I don't see why the opportunity to participate in government shouldn't get the public interested in public affairs (as opposed to those affairs which are limited to the bedroom).
SK
November 23, 2011 @ 7:48 am
Well, I quoted Chesterton, not entirely relevantly as you'll note he was talking about 'Hereditary despotism' which is rather different to a constitutional monarchy.
Giving the crown as a prize for an etiquette contest again violates the continuity principle, which, I'm sorry, simply is if not the whole point a large part of it. I'm fairly sure that it's a large part of the reason why support for the monarchy runs so high among polls of the public: the monarch provides a touchstone of continuity in a changing world, a symbol of the thread that connects us to the past and will carry us into the future. A lineage-based system is probably the best way of creating that powerful symbol of something that abides and endures, yesterday, today and tomorrow.
I don't see why the opportunity to participate in government shouldn't get the public interested in public affairs
Again: the monarch, these days, has nothing to do with government. the monarch should very specifically stay out of government. If the monarch intervenes in government, then the monarch gets dragged into politics, and will end up with some people agreeing with them and some disagreeing, and again that defeats the point of an enduring continuous symbol of the entire nation.
A monarch is better than a President as a head of state (but not a head of government) precisely because nobody voted for them — so nobody voted against them. They can embody the whole state, provide a rallying figure, without having to get involved in anything so messy as asking people to vote for them.
Participating in government, then, would be a disaster on two fronts: one, anyone involved in government should be subject to a vote now and again so that they can be kicked out if necessary (as old Winnie said about democracy). And two, as mentioned above, them intervening in government would lead to them taking sides and the head of state should not be able to be claimed by any side: they should represent the entire country.
inkdestroyedmybrush
November 23, 2011 @ 9:39 am
On the personal note: bullying? Yes it does happen and did happen on as large a scale or larger than Philip encountered in 93. Ask the children of the 60's and '70's when toothless school policies not only did nothing to discourage the bullys, but sometimes rewarded the perps as the school officials thought that it would "toughen up" the young "different" kids.
Being an American Dr Who fan in '80 wasn't easy. Its almost a cliche now: I was skinny, 14, not terribly athletic and loved science fiction and comic books so, of course, on a daily basis, got cowed, intimidated, had artwork taken from me and destroyed, got bullied all over the school. Seriously, its a bad movie when you describe it like that.
Not quite sure what it is about most boys, but their first impulse is to destroy. Anything. Doesn't matter what. Just destroy. I have two daughters now and I see it in all the boys in their classes when i volunteer.

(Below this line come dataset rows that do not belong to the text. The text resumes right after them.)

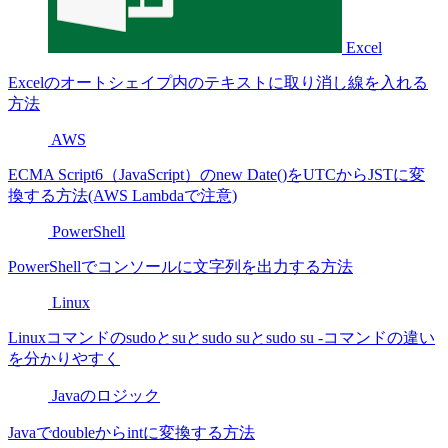
Excel
Excelのオートシェイプ内のテキストに取り消し線を入れる
方法
AWS
ECMA Script6（JavaScript）のnew Date()をUTCからJSTに変
換する方法(AWS Lambdaで注意)
PowerShell
PowerShellでコンソールに文字列を出力する方法
Linux
Linuxコマンドのsudoとsuとsudo suとsudo su -コマンドの違い
を分かりやすく
Javaのロジック
Javaでdoubleからintに変換する方法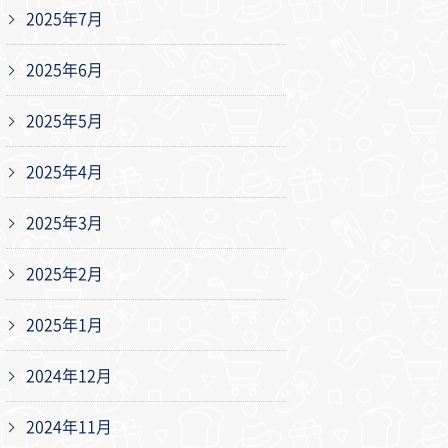
2025年7月
2025年6月
2025年5月
2025年4月
2025年3月
2025年2月
2025年1月
2024年12月
2024年11月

And yet, and yet… it does get better as the youtube saying goes. Like Doctor Who in 1977, we metamorphed under pressure, changed who we presented ourselves, grew up and found others who believed in differences and creation and moved on in society. We didn't remain the outcast anoraks forever.
The Halloween party we throw is the best one my wife and i put on all year. This year, we had two Matt Smiths show up (both boys younger than 11). Both with different generations of sonics even. My Dalek pumpkin was celebrated as a carving triumph (well, it was considered second best to the Pug). Dr Who is celebrated as legitimate science fiction and at its best is a triumph of TV.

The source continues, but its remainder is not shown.